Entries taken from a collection
============
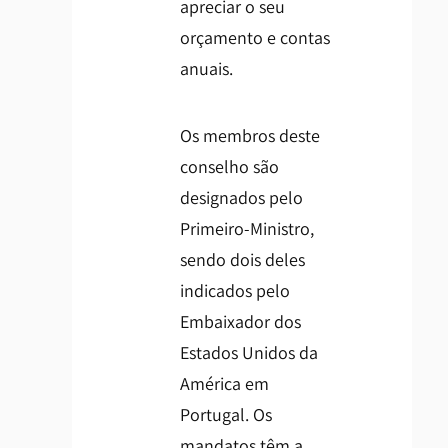
apreciar o seu
orçamento e contas
anuais.
Os membros deste
conselho são
designados pelo
Primeiro-Ministro,
sendo dois deles
indicados pelo
Embaixador dos
Estados Unidos da
América em
Portugal. Os
mandatos têm a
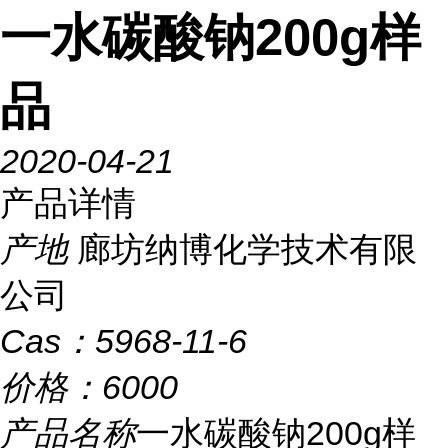
一水碳酸钠200g样
品
2020-04-21
产品详情
产地
廊坊纳博化学技术有限
公司
Cas：
5968-11-6
价格：
6000
产品名称
一水碳酸钠200g样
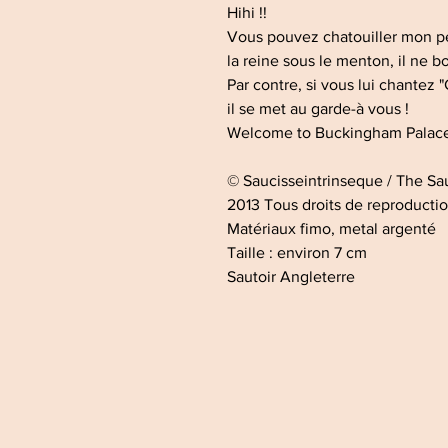
Hihi !!
Vous pouvez chatouiller mon p
la reine sous le menton, il ne b
Par contre, si vous lui chantez
il se met au garde-à vous !
Welcome to Buckingham Palace
© Saucisseintrinseque / The S
2013 Tous droits de reproductio
Matériaux fimo, metal argenté
Taille : environ 7 cm
Sautoir Angleterre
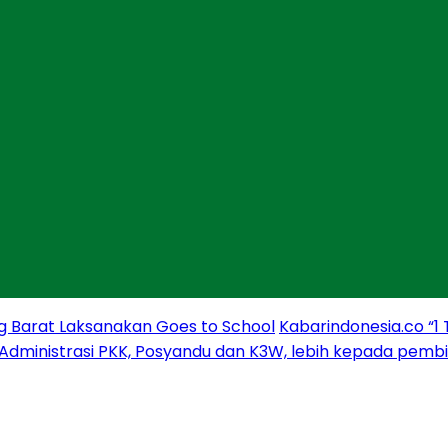
g Barat Laksanakan Goes to School
Kabarindonesia.co “1
 Administrasi PKK, Posyandu dan K3W, lebih kepada pem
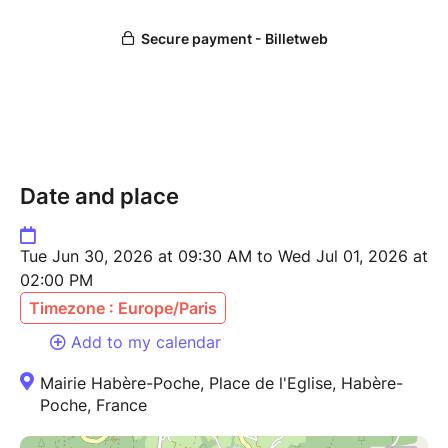
✅ Découvrir du matériel & optimiser le poids et le
rangement de son sac,
✅ Apprendre à monter le camp & organiser sa nuit en
montagne,
✅ Apprendre à lire une carte IGN et suivre un
itinéraire,
✅ Manger de savoureux petits plats, même là-haut !
Date and place
Une occasion unique de déconnexion et
d’expérimentation de l’autonomie en montagne… dans
Tue Jun 30, 2026 at 09:30 AM to Wed Jul 01, 2026 at
la convivialité, la sororité et la bienveillance.
02:00 PM
Timezone : Europe/Paris
Pour plus de sérénité, une assurance annulation
Add to my calendar
(proposée par BilletWeb) est recommandée. Si
toutefois l'événement était annulé pour des raisons
Mairie Habère-Poche, Place de l'Eglise, Habère-
météorologiques (orage et-ou pluie persitante), un
Poche, France
remboursement vous sera proposé (consulter
mes conditions générales de vente).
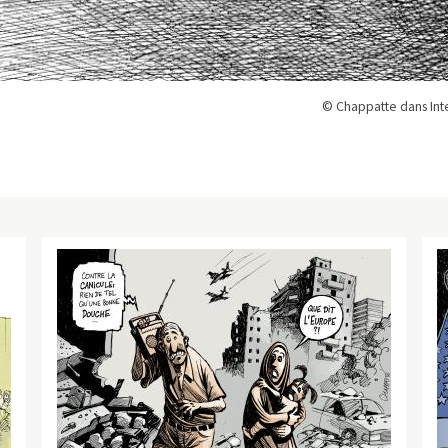
© Chappatte dans Inte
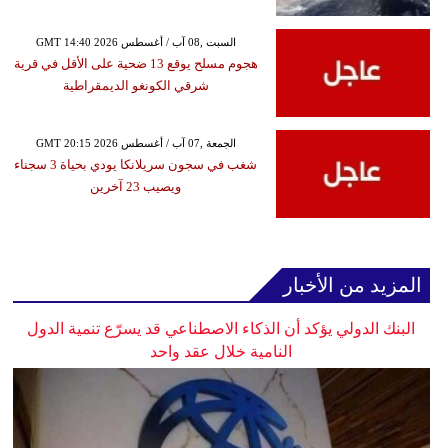
GMT 14:40 2026 السبت ,08 آب / أغسطس
هجوم مسلح يوقع 13 ضحية على الأقل في قرية
شرقي الكونغو الديمقراطية
GMT 20:15 2026 الجمعة ,07 آب / أغسطس
شغب في سجون سريلانكا يودي بحياة 3 سجناء
ويصيب 23 آخرين
المزيد من الأخبار
البنك الدولي يؤكد أن الذكاء الاصطناعي قد يسرّع تنمية الدول
النامية خلال عقد واحد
============
EXERCISE DETAILS ::
Please set down every record exactly as it appears, leaving out the pictures.

SOLUTION ::
apreciar o seu
orçamento e contas
anuais.
Os membros deste
conselho são
designados pelo
Primeiro-Ministro,
sendo dois deles
indicados pelo
Embaixador dos
Estados Unidos da
América em
Portugal. Os
mandatos têm a
一水碳酸钠200g样
品
2020-04-21
产品详情
产地
廊坊纳博化学技术有限
公司
Cas：
5968-11-6
价格：
6000
产品名称
一水碳酸钠200g样
Hihi !!
Vous pouvez chatouiller mon p
la reine sous le menton, il ne b
Par contre, si vous lui chantez
il se met au garde-à vous !
Welcome to Buckingham Palace
© Saucisseintrinseque / The S
2013 Tous droits de reproductio
Matériaux fimo, metal argenté
Taille : environ 7 cm
Sautoir Angleterre
g Barat Laksanakan Goes to School
Kabarindonesia.co “1
 Administrasi PKK, Posyandu dan K3W, lebih kepada pem
✅ Découvrir du matériel & optimiser le poids et le
rangement de son sac,
✅ Apprendre à monter le camp & organiser sa nuit en
montagne,
✅ Apprendre à lire une carte IGN et suivre un
itinéraire,
✅ Manger de savoureux petits plats, même là-haut !
Date and place
Une occasion unique de déconnexion et
d’expérimentation de l’autonomie en montagne… dans
Tue Jun 30, 2026 at 09:30 AM to Wed Jul 01, 2026 at
la convivialité, la sororité et la bienveillance.
02:00 PM
Timezone : Europe/Paris
Pour plus de sérénité, une assurance annulation
Add to my calendar
(proposée par BilletWeb) est recommandée. Si
toutefois l'événement était annulé pour des raisons
Mairie Habère-Poche, Place de l'Eglise, Habère-
météorologiques (orage et-ou pluie persitante), un
Poche, France
remboursement vous sera proposé (consulter
mes conditions générales de vente).
© Chappatte dans Inte
GMT 14:40 2026 السبت ,08 آب / أغسطس
هجوم مسلح يوقع 13 ضحية على الأقل في قرية
شرقي الكونغو الديمقراطية
GMT 20:15 2026 الجمعة ,07 آب / أغسطس
شغب في سجون سريلانكا يودي بحياة 3 سجناء
ويصيب 23 آخرين
المزيد من الأخبار
البنك الدولي يؤكد أن الذكاء الاصطناعي قد يسرّع تنمية الدول
النامية خلال عقد واحد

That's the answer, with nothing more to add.